── Source material ──

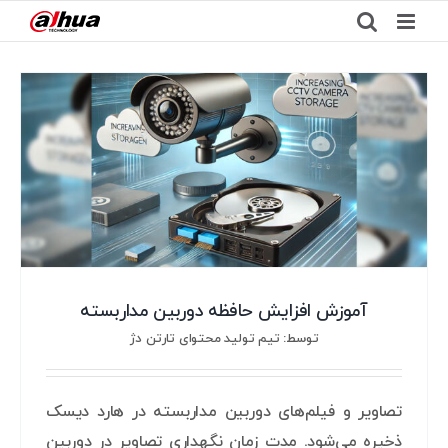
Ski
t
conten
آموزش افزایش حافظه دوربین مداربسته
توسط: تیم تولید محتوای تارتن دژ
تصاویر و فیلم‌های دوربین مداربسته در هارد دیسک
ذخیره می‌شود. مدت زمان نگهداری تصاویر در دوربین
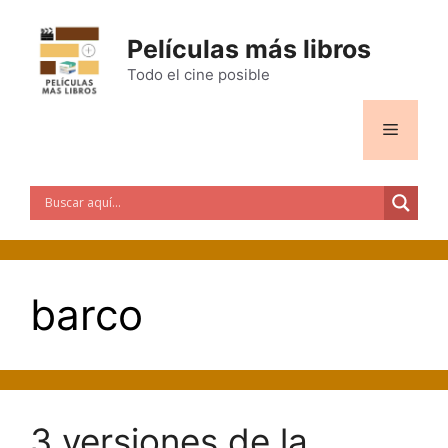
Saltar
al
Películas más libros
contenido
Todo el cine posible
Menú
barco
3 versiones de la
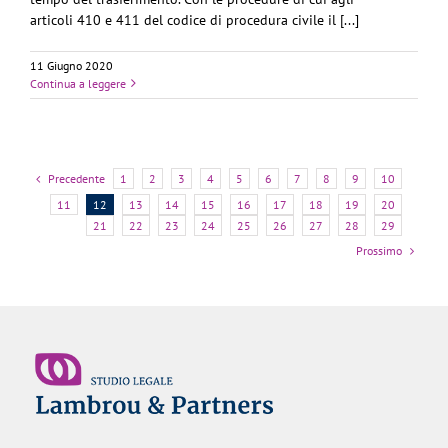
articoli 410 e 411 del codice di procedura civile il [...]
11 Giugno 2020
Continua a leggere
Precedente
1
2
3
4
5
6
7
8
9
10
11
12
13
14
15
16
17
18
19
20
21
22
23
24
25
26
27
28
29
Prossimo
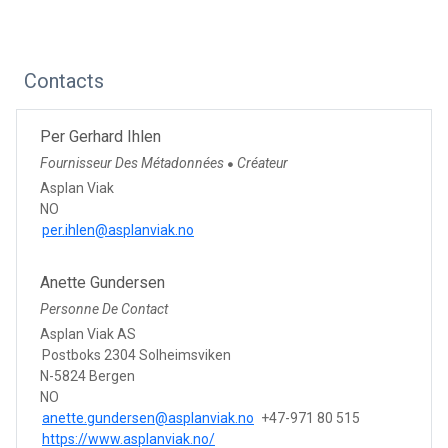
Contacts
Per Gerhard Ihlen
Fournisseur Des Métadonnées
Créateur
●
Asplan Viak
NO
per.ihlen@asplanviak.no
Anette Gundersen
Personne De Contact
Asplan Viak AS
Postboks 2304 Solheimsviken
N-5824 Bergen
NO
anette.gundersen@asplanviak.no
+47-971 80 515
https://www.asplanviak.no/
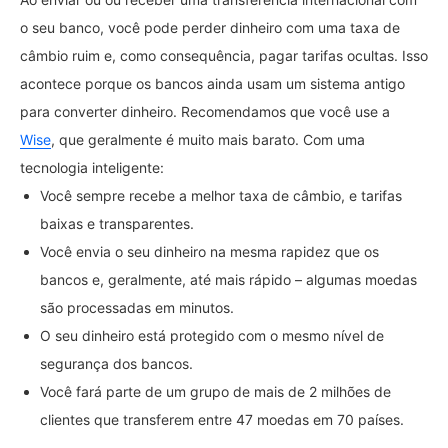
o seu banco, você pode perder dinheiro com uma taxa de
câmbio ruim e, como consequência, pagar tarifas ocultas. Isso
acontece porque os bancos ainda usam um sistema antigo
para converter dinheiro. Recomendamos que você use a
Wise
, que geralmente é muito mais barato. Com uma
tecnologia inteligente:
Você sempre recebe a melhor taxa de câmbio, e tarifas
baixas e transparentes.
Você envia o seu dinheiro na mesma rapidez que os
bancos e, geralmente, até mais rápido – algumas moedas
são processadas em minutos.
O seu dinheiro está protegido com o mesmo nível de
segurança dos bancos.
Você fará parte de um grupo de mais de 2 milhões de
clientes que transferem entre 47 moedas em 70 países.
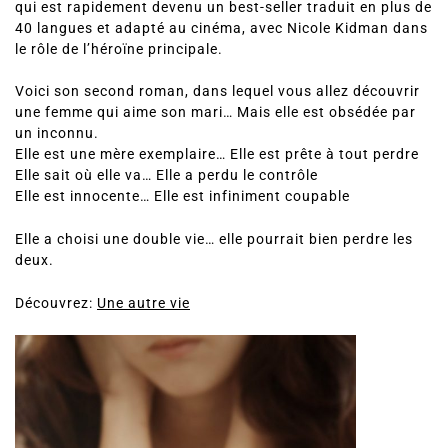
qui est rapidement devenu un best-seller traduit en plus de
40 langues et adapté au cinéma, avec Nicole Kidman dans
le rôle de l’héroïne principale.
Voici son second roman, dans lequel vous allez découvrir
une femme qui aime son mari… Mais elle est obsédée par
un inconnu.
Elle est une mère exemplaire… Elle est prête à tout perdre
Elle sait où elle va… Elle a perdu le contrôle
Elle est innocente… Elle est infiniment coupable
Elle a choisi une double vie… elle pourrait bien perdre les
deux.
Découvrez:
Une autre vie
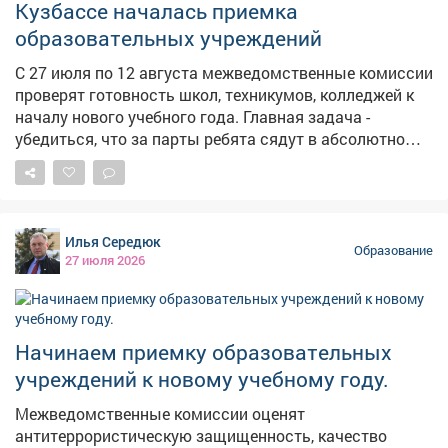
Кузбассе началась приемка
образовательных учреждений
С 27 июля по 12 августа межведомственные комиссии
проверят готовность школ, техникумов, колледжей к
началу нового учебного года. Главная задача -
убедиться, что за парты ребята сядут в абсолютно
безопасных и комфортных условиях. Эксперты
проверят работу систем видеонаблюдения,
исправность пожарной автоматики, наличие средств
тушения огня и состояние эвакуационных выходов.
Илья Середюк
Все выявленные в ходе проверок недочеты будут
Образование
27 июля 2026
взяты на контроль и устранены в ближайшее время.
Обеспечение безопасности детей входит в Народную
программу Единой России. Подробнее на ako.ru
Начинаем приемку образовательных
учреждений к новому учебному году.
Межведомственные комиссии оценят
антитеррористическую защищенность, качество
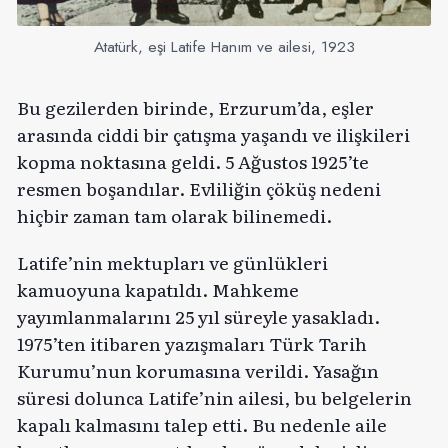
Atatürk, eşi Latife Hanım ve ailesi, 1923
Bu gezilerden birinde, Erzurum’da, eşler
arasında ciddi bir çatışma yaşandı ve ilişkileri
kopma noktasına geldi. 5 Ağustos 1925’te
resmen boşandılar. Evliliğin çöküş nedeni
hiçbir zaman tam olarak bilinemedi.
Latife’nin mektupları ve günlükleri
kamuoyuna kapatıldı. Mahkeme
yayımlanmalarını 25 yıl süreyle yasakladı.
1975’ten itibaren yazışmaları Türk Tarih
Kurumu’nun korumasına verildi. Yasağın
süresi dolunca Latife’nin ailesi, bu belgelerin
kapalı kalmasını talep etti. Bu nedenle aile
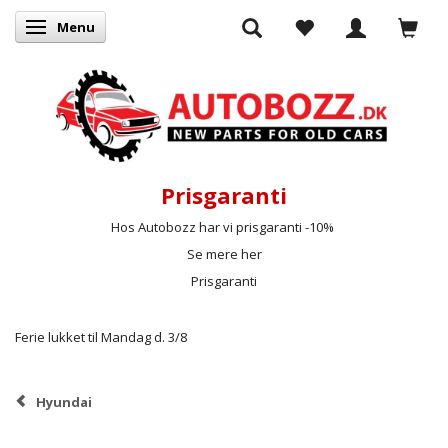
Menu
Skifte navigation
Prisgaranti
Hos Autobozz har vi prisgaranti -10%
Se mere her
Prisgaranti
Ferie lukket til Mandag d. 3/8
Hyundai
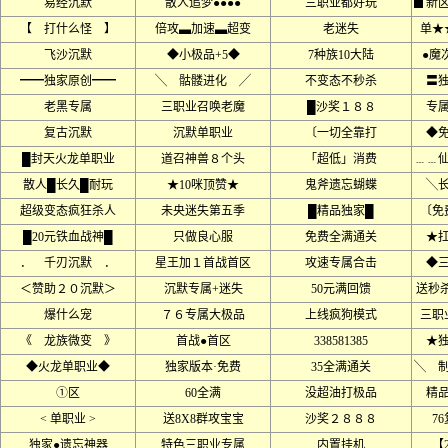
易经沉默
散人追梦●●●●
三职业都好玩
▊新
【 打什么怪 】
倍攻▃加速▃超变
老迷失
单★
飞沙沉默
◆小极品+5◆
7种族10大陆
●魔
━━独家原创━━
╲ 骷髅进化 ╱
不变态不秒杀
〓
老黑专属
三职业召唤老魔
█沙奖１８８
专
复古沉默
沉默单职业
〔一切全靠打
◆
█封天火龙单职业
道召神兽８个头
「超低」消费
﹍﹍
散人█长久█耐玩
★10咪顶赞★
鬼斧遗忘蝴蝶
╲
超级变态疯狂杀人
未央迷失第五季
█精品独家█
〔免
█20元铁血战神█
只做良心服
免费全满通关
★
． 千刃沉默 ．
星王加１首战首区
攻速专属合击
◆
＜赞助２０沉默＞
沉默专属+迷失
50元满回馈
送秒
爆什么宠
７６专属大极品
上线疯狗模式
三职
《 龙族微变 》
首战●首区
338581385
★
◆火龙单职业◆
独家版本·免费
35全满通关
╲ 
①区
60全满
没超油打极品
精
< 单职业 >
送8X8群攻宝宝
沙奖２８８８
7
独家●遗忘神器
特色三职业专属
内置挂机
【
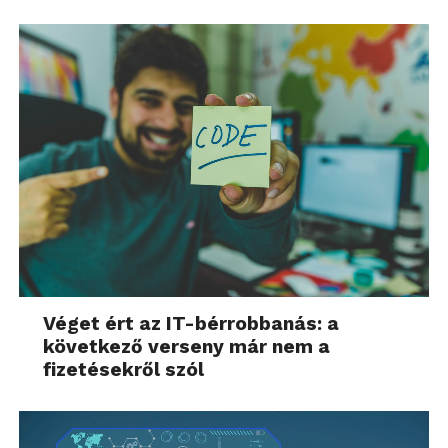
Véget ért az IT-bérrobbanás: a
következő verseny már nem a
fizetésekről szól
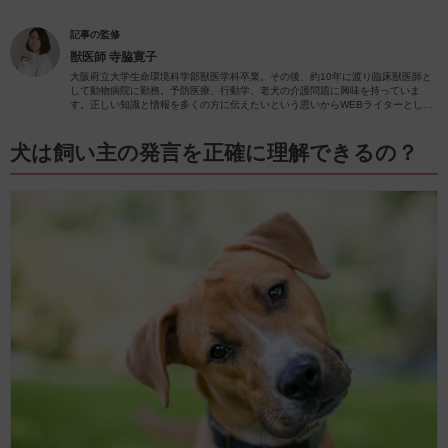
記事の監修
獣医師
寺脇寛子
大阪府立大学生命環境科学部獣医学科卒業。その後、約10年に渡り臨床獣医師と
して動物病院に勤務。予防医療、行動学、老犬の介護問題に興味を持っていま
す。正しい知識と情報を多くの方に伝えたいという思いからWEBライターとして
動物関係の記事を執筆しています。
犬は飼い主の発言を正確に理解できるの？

───

◆ **The task**:
Reprint the listing above verbatim but drop the images.

◆ **Reply to the exercise**:
Ski
t
conten
آموزش افزایش حافظه دوربین مداربسته
توسط: تیم تولید محتوای تارتن دژ
تصاویر و فیلم‌های دوربین مداربسته در هارد دیسک
ذخیره می‌شود. مدت زمان نگهداری تصاویر در دوربین
Saltar
al
Películas más libros
contenido
Todo el cine posible
Menú
barco
3 versiones de la
articoli 410 e 411 del codice di procedura civile il [...]
11 Giugno 2020
Continua a leggere
Precedente
1
2
3
4
5
6
7
8
9
10
11
12
13
14
15
16
17
18
19
20
21
22
23
24
25
26
27
28
29
Prossimo
Contacts
Per Gerhard Ihlen
Fournisseur Des Métadonnées
Créateur
●
Asplan Viak
NO
per.ihlen@asplanviak.no
Anette Gundersen
Personne De Contact
Asplan Viak AS
Postboks 2304 Solheimsviken
N-5824 Bergen
NO
anette.gundersen@asplanviak.no
+47-971 80 515
https://www.asplanviak.no/
o seu banco, você pode perder dinheiro com uma taxa de
câmbio ruim e, como consequência, pagar tarifas ocultas. Isso
acontece porque os bancos ainda usam um sistema antigo
para converter dinheiro. Recomendamos que você use a
Wise
, que geralmente é muito mais barato. Com uma
tecnologia inteligente:
Você sempre recebe a melhor taxa de câmbio, e tarifas
baixas e transparentes.
Você envia o seu dinheiro na mesma rapidez que os
bancos e, geralmente, até mais rápido – algumas moedas
são processadas em minutos.
O seu dinheiro está protegido com o mesmo nível de
segurança dos bancos.
Você fará parte de um grupo de mais de 2 milhões de
clientes que transferem entre 47 moedas em 70 países.
qui est rapidement devenu un best-seller traduit en plus de
40 langues et adapté au cinéma, avec Nicole Kidman dans
le rôle de l’héroïne principale.
Voici son second roman, dans lequel vous allez découvrir
une femme qui aime son mari… Mais elle est obsédée par
un inconnu.
Elle est une mère exemplaire… Elle est prête à tout perdre
Elle sait où elle va… Elle a perdu le contrôle
Elle est innocente… Elle est infiniment coupable
Elle a choisi une double vie… elle pourrait bien perdre les
deux.
Découvrez:
Une autre vie
Кузбассе началась приемка
образовательных учреждений
С 27 июля по 12 августа межведомственные комиссии
проверят готовность школ, техникумов, колледжей к
началу нового учебного года. Главная задача -
убедиться, что за парты ребята сядут в абсолютно
безопасных и комфортных условиях. Эксперты
проверят работу систем видеонаблюдения,
исправность пожарной автоматики, наличие средств
тушения огня и состояние эвакуационных выходов.
Илья Середюк
Все выявленные в ходе проверок недочеты будут
Образование
27 июля 2026
взяты на контроль и устранены в ближайшее время.
Обеспечение безопасности детей входит в Народную
программу Единой России. Подробнее на ako.ru
Начинаем приемку образовательных
учреждений к новому учебному году.
Межведомственные комиссии оценят
антитеррористическую защищенность, качество
Atatürk, eşi Latife Hanım ve ailesi, 1923
Bu gezilerden birinde, Erzurum’da, eşler
arasında ciddi bir çatışma yaşandı ve ilişkileri
kopma noktasına geldi. 5 Ağustos 1925’te
resmen boşandılar. Evliliğin çöküş nedeni
hiçbir zaman tam olarak bilinemedi.
Latife’nin mektupları ve günlükleri
kamuoyuna kapatıldı. Mahkeme
yayımlanmalarını 25 yıl süreyle yasakladı.
1975’ten itibaren yazışmaları Türk Tarih
Kurumu’nun korumasına verildi. Yasağın
süresi dolunca Latife’nin ailesi, bu belgelerin
kapalı kalmasını talep etti. Bu nedenle aile
Menu
Skifte navigation
Prisgaranti
Hos Autobozz har vi prisgaranti -10%
Se mere her
Prisgaranti
Ferie lukket til Mandag d. 3/8
Hyundai
易经沉默
散人追梦●●●●
三职业都好玩
▊新
【 打什么怪 】
倍攻▃加速▃超变
老迷失
单★
飞沙沉默
◆小极品+5◆
7种族10大陆
●魔
━━独家原创━━
╲ 骷髅进化 ╱
不变态不秒杀
〓
老黑专属
三职业召唤老魔
█沙奖１８８
专
复古沉默
沉默单职业
〔一切全靠打
◆
█封天火龙单职业
道召神兽８个头
「超低」消费
﹍﹍
散人█长久█耐玩
★10咪顶赞★
鬼斧遗忘蝴蝶
╲
超级变态疯狂杀人
未央迷失第五季
█精品独家█
〔免
█20元铁血战神█
只做良心服
免费全满通关
★
． 千刃沉默 ．
星王加１首战首区
攻速专属合击
◆
＜赞助２０沉默＞
沉默专属+迷失
50元满回馈
送秒
爆什么宠
７６专属大极品
上线疯狗模式
三职
《 龙族微变 》
首战●首区
338581385
★
◆火龙单职业◆
独家版本·免费
35全满通关
╲ 
①区
60全满
没超油打极品
精
< 单职业 >
送8X8群攻宝宝
沙奖２８８８
7
独家●遗忘神器
特色三职业专属
内置挂机
【
Véget ért az IT-bérrobbanás: a
következő verseny már nem a
fizetésekről szól
記事の監修
獣医師
寺脇寛子
大阪府立大学生命環境科学部獣医学科卒業。その後、約10年に渡り臨床獣医師と
して動物病院に勤務。予防医療、行動学、老犬の介護問題に興味を持っていま
す。正しい知識と情報を多くの方に伝えたいという思いからWEBライターとして
動物関係の記事を執筆しています。
犬は飼い主の発言を正確に理解できるの？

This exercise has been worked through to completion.